母親はなぜ重たい存在になりがちなのでしょう? 母子関係に悩む中高生が、母親とちょうどよい距離を取り、自分らしく生きるためのヒントを下地さんに教えていただきました。

コロナ禍、母子関係に悩む中高生が増えている理由

――コロナ禍、中高生がストレスを感じやすくなっているというニュースを目にします。母子関係に悩む中高生も増えていますか?

コロナ禍で、母子関係など家庭内に悩みを抱える子が増えているのを感じます。背景にあるのは、コロナ禍の家庭環境の変化です。

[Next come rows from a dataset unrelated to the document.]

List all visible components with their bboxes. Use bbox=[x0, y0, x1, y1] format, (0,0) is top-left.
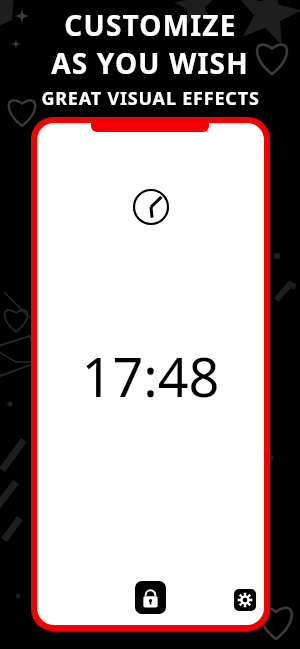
button[interactable]: Settings bbox=[234, 589, 256, 611]
button[interactable]: Lock screen bbox=[135, 581, 166, 614]
staticText: GREAT VISUAL EFFECTS bbox=[41, 86, 260, 111]
button[interactable]: Clock face style bbox=[132, 188, 170, 226]
staticText: CUSTOMIZE bbox=[64, 6, 237, 44]
staticText: AS YOU WISH bbox=[51, 44, 249, 82]
staticText: 17:48 bbox=[81, 339, 220, 409]
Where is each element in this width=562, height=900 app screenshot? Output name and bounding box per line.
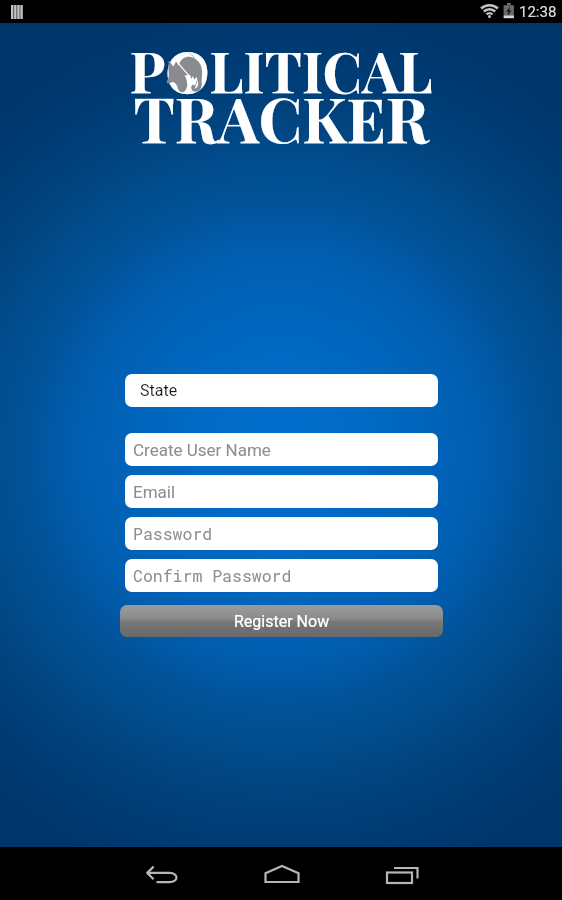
button[interactable]: State [125,374,438,407]
button[interactable]: Register Now [120,605,443,637]
staticText: 12:38 [519,3,557,21]
staticText: Register Now [234,612,330,631]
staticText: Create User Name [133,440,271,460]
button[interactable]: Back [118,847,204,900]
button[interactable]: Home [236,847,322,900]
button[interactable]: Password [125,517,438,550]
button[interactable]: Confirm Password [125,559,438,592]
staticText: Email [133,482,176,502]
staticText: Password [133,523,213,545]
button[interactable]: Email [125,475,438,508]
button[interactable]: Create User Name [125,433,438,466]
button[interactable]: Recent apps [354,847,440,900]
staticText: Confirm Password [133,565,292,587]
staticText: TRACKER [133,76,429,159]
staticText: POLITICAL [129,32,433,107]
staticText: State [140,381,178,400]
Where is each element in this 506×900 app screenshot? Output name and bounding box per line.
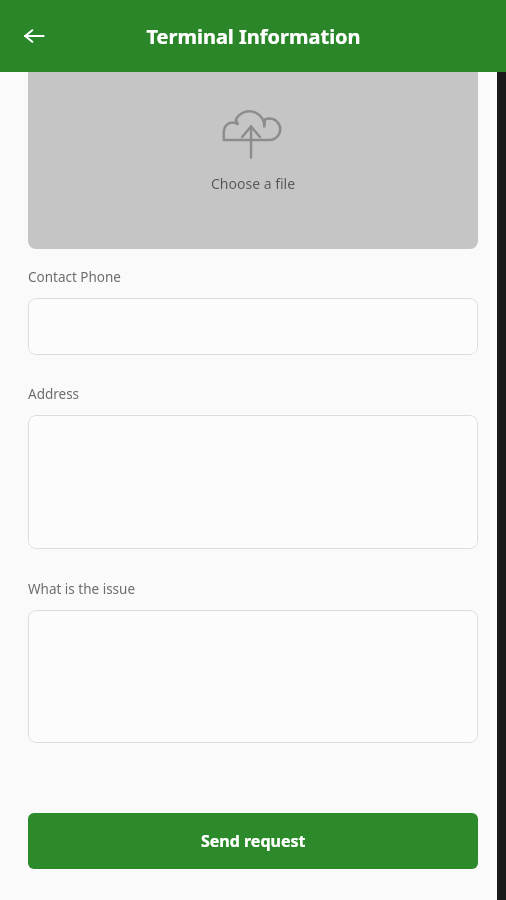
- button[interactable]: [28, 610, 478, 743]
- staticText: Contact Phone: [28, 268, 121, 286]
- button[interactable]: [28, 415, 478, 549]
- staticText: Terminal Information: [146, 23, 361, 50]
- button[interactable]: Send request: [28, 813, 478, 869]
- staticText: Choose a file: [211, 174, 296, 193]
- staticText: What is the issue: [28, 580, 136, 598]
- button[interactable]: [28, 298, 478, 355]
- button[interactable]: Choose a file: [28, 72, 478, 249]
- button[interactable]: Back: [14, 16, 54, 56]
- staticText: Address: [28, 385, 80, 403]
- staticText: Send request: [201, 830, 306, 852]
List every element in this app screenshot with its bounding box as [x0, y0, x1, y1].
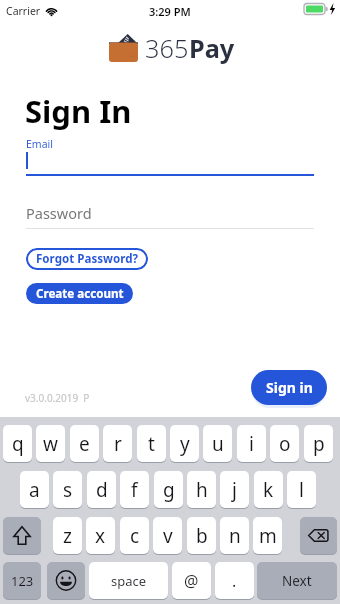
staticText: f: [131, 477, 138, 503]
staticText: Sign In: [25, 90, 132, 132]
staticText: Email: [26, 137, 53, 151]
button[interactable]: m: [253, 517, 282, 554]
button[interactable]: k: [254, 471, 283, 508]
staticText: w: [43, 431, 58, 457]
staticText: b: [196, 523, 208, 549]
staticText: .: [232, 570, 237, 592]
staticText: @: [184, 570, 199, 592]
button[interactable]: b: [187, 517, 216, 554]
staticText: c: [130, 523, 140, 549]
staticText: Carrier: [6, 4, 41, 18]
button[interactable]: .: [215, 562, 254, 599]
staticText: v3.0.0.2019 P: [25, 391, 90, 404]
button[interactable]: a: [20, 471, 49, 508]
staticText: i: [249, 431, 254, 457]
staticText: 3:29 PM: [149, 4, 191, 19]
staticText: g: [163, 477, 175, 503]
button[interactable]: Backspace: [300, 517, 337, 554]
button[interactable]: space: [89, 562, 168, 599]
button[interactable]: Sign in: [251, 370, 327, 405]
button[interactable]: c: [120, 517, 149, 554]
button[interactable]: 123: [3, 562, 41, 599]
staticText: 123: [11, 572, 34, 590]
button[interactable]: Email: [26, 134, 314, 176]
button[interactable]: q: [3, 425, 32, 462]
staticText: z: [63, 523, 72, 549]
button[interactable]: Next: [257, 562, 337, 599]
staticText: k: [263, 477, 274, 503]
staticText: y: [180, 431, 190, 457]
button[interactable]: y: [170, 425, 199, 462]
staticText: p: [313, 431, 325, 457]
button[interactable]: x: [86, 517, 115, 554]
button[interactable]: l: [287, 471, 316, 508]
button[interactable]: h: [187, 471, 216, 508]
staticText: l: [299, 477, 304, 503]
staticText: u: [212, 431, 224, 457]
staticText: a: [29, 477, 40, 503]
button[interactable]: o: [270, 425, 299, 462]
button[interactable]: Forgot Password?: [26, 248, 148, 270]
button[interactable]: v: [153, 517, 182, 554]
staticText: Sign in: [266, 378, 313, 397]
button[interactable]: d: [87, 471, 116, 508]
button[interactable]: u: [203, 425, 232, 462]
button[interactable]: t: [137, 425, 166, 462]
button[interactable]: z: [53, 517, 82, 554]
button[interactable]: Emoji: [47, 562, 85, 599]
staticText: Forgot Password?: [36, 251, 139, 267]
staticText: r: [114, 431, 122, 457]
button[interactable]: e: [70, 425, 99, 462]
button[interactable]: g: [154, 471, 183, 508]
button[interactable]: n: [220, 517, 249, 554]
staticText: d: [96, 477, 108, 503]
button[interactable]: i: [237, 425, 266, 462]
staticText: 365: [145, 31, 189, 65]
button[interactable]: f: [120, 471, 149, 508]
staticText: o: [279, 431, 291, 457]
staticText: Pay: [189, 31, 235, 65]
button[interactable]: j: [220, 471, 249, 508]
staticText: n: [229, 523, 241, 549]
staticText: t: [148, 431, 155, 457]
button[interactable]: @: [172, 562, 211, 599]
staticText: Next: [282, 572, 312, 590]
staticText: Create account: [36, 286, 124, 302]
staticText: q: [12, 431, 24, 457]
staticText: e: [79, 431, 90, 457]
button[interactable]: r: [103, 425, 132, 462]
button[interactable]: w: [36, 425, 65, 462]
staticText: space: [111, 572, 147, 590]
button[interactable]: Shift: [3, 517, 41, 554]
staticText: s: [63, 477, 73, 503]
button[interactable]: s: [53, 471, 82, 508]
button[interactable]: Create account: [26, 283, 133, 304]
button[interactable]: p: [304, 425, 333, 462]
staticText: h: [196, 477, 208, 503]
staticText: v: [163, 523, 173, 549]
staticText: Password: [26, 203, 92, 223]
staticText: x: [95, 523, 106, 549]
staticText: j: [232, 477, 237, 503]
staticText: m: [259, 523, 277, 549]
button[interactable]: Password: [26, 200, 314, 230]
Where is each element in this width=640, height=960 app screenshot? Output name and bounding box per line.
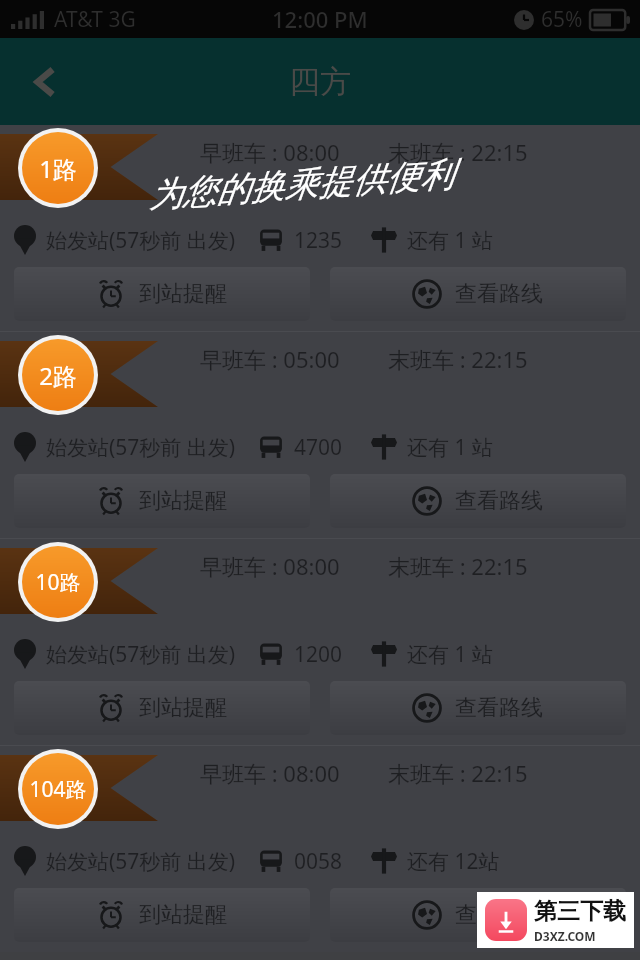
staticText: 到站提醒 (139, 694, 227, 722)
staticText: 四方 (289, 62, 351, 101)
staticText: 始发站(57秒前 出发) (46, 640, 236, 669)
staticText: 4700 (294, 433, 343, 462)
staticText: 早班车 : 08:00 (200, 137, 340, 167)
staticText: 还有 1 站 (407, 433, 493, 462)
staticText: 早班车 : 05:00 (200, 344, 340, 374)
staticText: 始发站(57秒前 出发) (46, 433, 236, 462)
staticText: 末班车 : 22:15 (388, 758, 528, 788)
button[interactable]: 早班车 : 08:00 (0, 746, 640, 952)
staticText: 还有 1 站 (407, 640, 493, 669)
button[interactable]: 查看路线 (330, 267, 626, 321)
staticText: 查看路线 (455, 280, 543, 308)
button[interactable]: 到站提醒 (14, 267, 310, 321)
staticText: 10路 (35, 568, 81, 597)
staticText: 早班车 : 08:00 (200, 758, 340, 788)
button[interactable]: 查看路线 (330, 681, 626, 735)
button[interactable]: Back (14, 50, 78, 114)
staticText: 为您的换乘提供便利 (147, 152, 455, 217)
staticText: 0058 (294, 847, 343, 876)
button[interactable]: 早班车 : 08:00 (0, 539, 640, 745)
button[interactable]: 早班车 : 08:00 (0, 125, 640, 331)
staticText: 2路 (39, 359, 77, 392)
button[interactable]: 到站提醒 (14, 888, 310, 942)
staticText: D3XZ.COM (534, 928, 596, 944)
button[interactable]: 早班车 : 05:00 (0, 332, 640, 538)
staticText: 始发站(57秒前 出发) (46, 847, 236, 876)
staticText: 查看路线 (455, 901, 543, 929)
staticText: 还有 1 站 (407, 226, 493, 255)
button[interactable]: 到站提醒 (14, 474, 310, 528)
staticText: 第三下载 (534, 897, 626, 926)
staticText: 65% (541, 5, 583, 34)
staticText: 104路 (29, 775, 87, 804)
staticText: 到站提醒 (139, 487, 227, 515)
staticText: 末班车 : 22:15 (388, 137, 528, 167)
staticText: 早班车 : 08:00 (200, 551, 340, 581)
staticText: 末班车 : 22:15 (388, 551, 528, 581)
staticText: 始发站(57秒前 出发) (46, 226, 236, 255)
button[interactable]: 查看路线 (330, 888, 626, 942)
staticText: 还有 12站 (407, 847, 500, 876)
staticText: 查看路线 (455, 487, 543, 515)
staticText: 查看路线 (455, 694, 543, 722)
staticText: 到站提醒 (139, 280, 227, 308)
staticText: 1235 (294, 226, 343, 255)
staticText: 12:00 PM (272, 4, 368, 34)
button[interactable]: 到站提醒 (14, 681, 310, 735)
staticText: 末班车 : 22:15 (388, 344, 528, 374)
staticText: 1路 (39, 152, 77, 185)
staticText: AT&T 3G (54, 5, 136, 34)
button[interactable]: 查看路线 (330, 474, 626, 528)
staticText: 1200 (294, 640, 343, 669)
staticText: 到站提醒 (139, 901, 227, 929)
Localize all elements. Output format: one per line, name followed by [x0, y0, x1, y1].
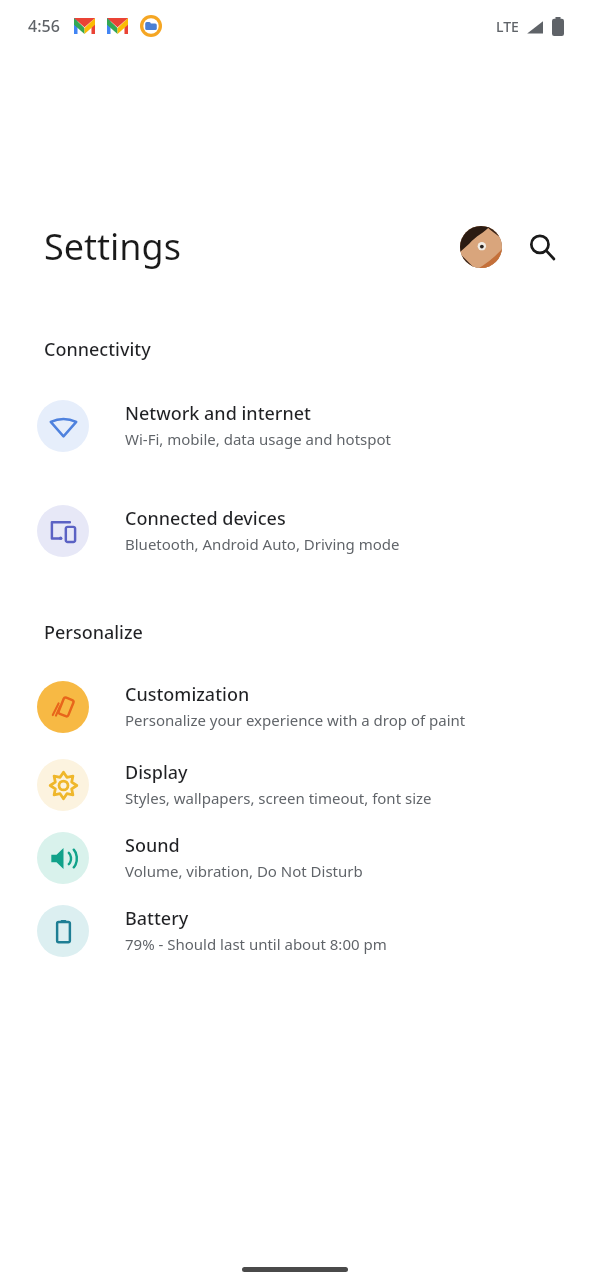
button[interactable]: Battery	[0, 884, 590, 957]
staticText: Display	[125, 760, 188, 785]
staticText: Connected devices	[125, 506, 286, 531]
staticText: Settings	[44, 222, 181, 271]
button[interactable]: Account	[460, 226, 502, 268]
button[interactable]: Search settings	[520, 225, 564, 269]
staticText: Connectivity	[44, 337, 151, 362]
staticText: 79% - Should last until about 8:00 pm	[125, 934, 387, 954]
staticText: Network and internet	[125, 401, 311, 426]
button[interactable]: Display	[0, 733, 590, 811]
staticText: Personalize	[44, 620, 143, 645]
staticText: Bluetooth, Android Auto, Driving mode	[125, 534, 400, 554]
staticText: Sound	[125, 833, 180, 858]
staticText: 4:56	[28, 15, 60, 37]
staticText: LTE	[496, 17, 519, 36]
button[interactable]: Customization	[0, 645, 590, 733]
button[interactable]: Network and internet	[0, 362, 590, 472]
button[interactable]: Sound	[0, 811, 590, 884]
staticText: Wi-Fi, mobile, data usage and hotspot	[125, 429, 391, 449]
staticText: Styles, wallpapers, screen timeout, font…	[125, 788, 432, 808]
staticText: Customization	[125, 682, 250, 707]
staticText: Battery	[125, 906, 189, 931]
staticText: Volume, vibration, Do Not Disturb	[125, 861, 363, 881]
button[interactable]: Connected devices	[0, 472, 590, 557]
staticText: Personalize your experience with a drop …	[125, 710, 466, 730]
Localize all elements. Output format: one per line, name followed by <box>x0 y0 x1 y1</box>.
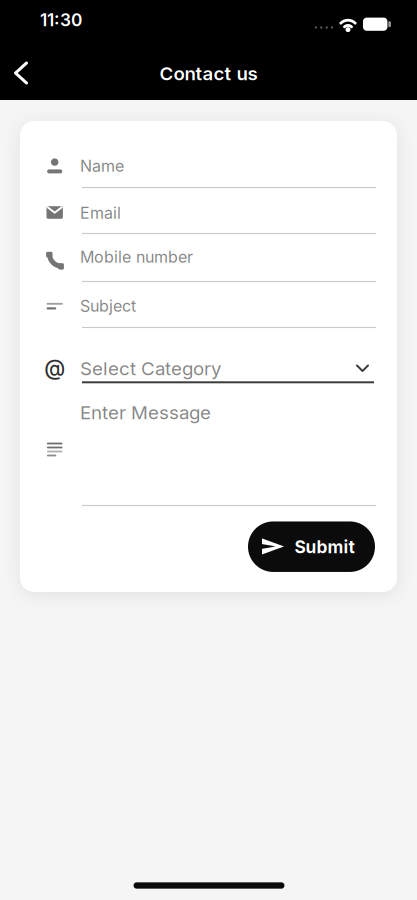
button[interactable]: @ <box>36 345 382 391</box>
button[interactable]: Subject <box>36 285 382 331</box>
staticText: Subject <box>80 297 136 316</box>
staticText: Enter Message <box>80 402 211 424</box>
staticText: Mobile number <box>80 248 193 266</box>
staticText: @ <box>44 355 65 381</box>
staticText: Submit <box>294 537 354 557</box>
button[interactable]: Enter Message <box>36 395 382 513</box>
staticText: Name <box>80 157 124 176</box>
button[interactable] <box>6 59 42 87</box>
button[interactable]: Email <box>36 191 382 237</box>
button[interactable]: Submit <box>248 522 375 572</box>
staticText: Contact us <box>160 62 258 84</box>
staticText: 11:30 <box>40 10 82 30</box>
staticText: Select Category <box>80 358 221 380</box>
staticText: Email <box>80 204 121 222</box>
button[interactable]: Name <box>36 145 382 191</box>
button[interactable]: Mobile number <box>36 239 382 285</box>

親がリモートワークになってともに過ごす時間が増えたり、失業など収入面で不安定になったりすることで夫婦仲をこじらせ、その影響が子どもに及んでいることもあるようです。ストレスによる家庭内の緊張が、DVや育児放棄、母子関係の悪化といった形で現れていると考えられます。

――そもそも、母子関係に悩む中高生たちはどんなことに苦しんでいるのでしょうか。

幼いころから母親の相談相手になったり、買い物に付き合ったり、ときに家事を代ってあげたりと、日常的にお世話をさせられている子が多いです。父親や親戚の悪口を延々と聞かされ、そのことで他の人と良好な関係を結びにくくなる子も少なくありません。

また、趣味やファッション、進路など、あらゆる選択に対してうるさく口出しされるほか、意見を全否定される、他人が言わないような辛辣な指摘をされるといった例もよく耳にします。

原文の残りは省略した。